If you are operating in a situation with a single data center and don’t see that changing in the future, or are using anycast IPs for data center failover such that you don’t need DNS-based traffic steering, then go ahead with DNSSEC adoption. The primary will sign the zone, and the secondary DNS provider will receive the records just like any other. There’s really nothing crazy here.
Don’t have two DNS providers yet? You really should think seriously about that. It won’t even be terribly hard with this configuration.
Top-level domains (TLDs) are also obvious places for DNSSEC to exist, and it is great to see so many being signed. I could even see a scenario in the future with cyberattacks impersonating TLDs of an enemy nation to gain or deny access to systems. Because there is no real need for traffic steering with TLD zones, it is easy to operate DNSSEC across many vendors in secondary relationships. Oracle Dyn supports this, and we would love to chat more about it at ICANN 63 in Barcelona if any of you are in attendance.

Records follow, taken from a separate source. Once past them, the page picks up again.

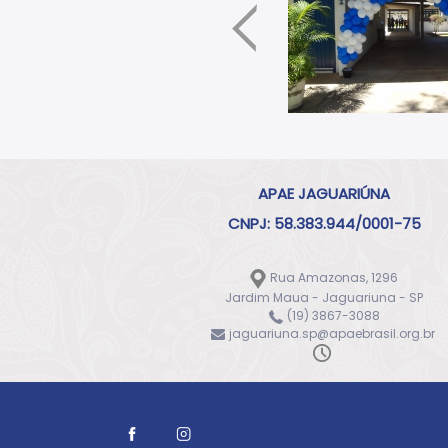
APAE JAGUARIÚNA
CNPJ: 58.383.944/0001-75
Rua Amazonas, 1296
Jardim Maua - Jaguariuna - SP
(19) 3867-3088
jaguariuna.sp@apaebrasil.org.br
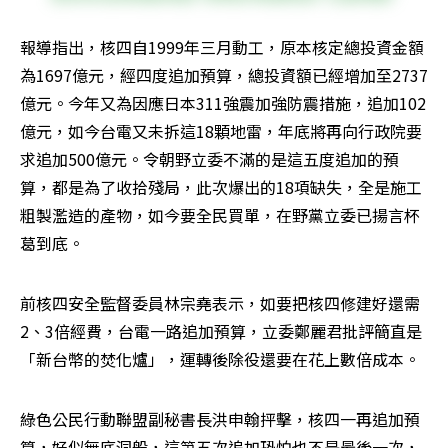
報導指出，核四自1999年三月動工，原本核定總投資金額
為1697億元，經四度追加預算，總投資額已經增加至2737
億元。今年又為因應日本311強震加強防震措施，追加102
億元，如今台電又未拆這18顆地雷，年底將再向行政院要
求追加500億元。令朝野立委不滿的是這五度追加的預
算，都是為了收拾殘局，此次爆出的18項缺失，全是施工
粗製濫造的產物，如今要全民買單，在野黨立委已揚言杯
葛到底。
前核四安全監督委員林宗堯表示，如要把核四修建好還需
2、3倍經費，台電一路追加預算，立委鄭麗君批評簡直是
「新台幣的焚化爐」，運轉後除役還要在花上數倍成本。
綠色公民行動聯盟副秘書長洪申翰抨擊，核四一再追加預
算，好似無底洞般，這第五次追加恐怕也不是最後一次，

If you are operating with traffic steering, then I this is probably more critical to your daily availability operation than DNSSEC will be. It is worth the challenges to have a fully redundant solution. Adding DNSSEC to this mix? At this time, there are only a few providers that could tackle something like this. And that means you will not have a choice as to their terms. My sysadmin hat says this is great, but my CIO hat has fears.

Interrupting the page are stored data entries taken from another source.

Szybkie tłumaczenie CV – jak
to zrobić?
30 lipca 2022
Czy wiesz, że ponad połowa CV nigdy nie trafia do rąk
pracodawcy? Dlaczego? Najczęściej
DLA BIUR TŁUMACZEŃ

It also must depend on the visibility and specific risk of your particular organization. Financial and political orgs are more likely to be the target of an attack generally, so that could contribute to the relative frequency of an attempted hijack. On the other hand, attackers could also attempt to DDoS your DNS or your own systems, so we’re right back where we started. If DNSSEC prevents you from adding diversity, you are likely opening yourself up to more frequent and impactful risks, which should be weighed against enablement.
Finally, if you are deploying DNSSEC, multi-DNS, and traffic steering, my hat is off to you. Someone has to be the early adopter, and it’s not to say that the risks out there don’t exist or won’t increase in frequency in the future. You are what pushes the whole industry and market forward. It can’t it be easy, and it’s likely very lonely at the top. If nobody has said it lately, you are appreciated.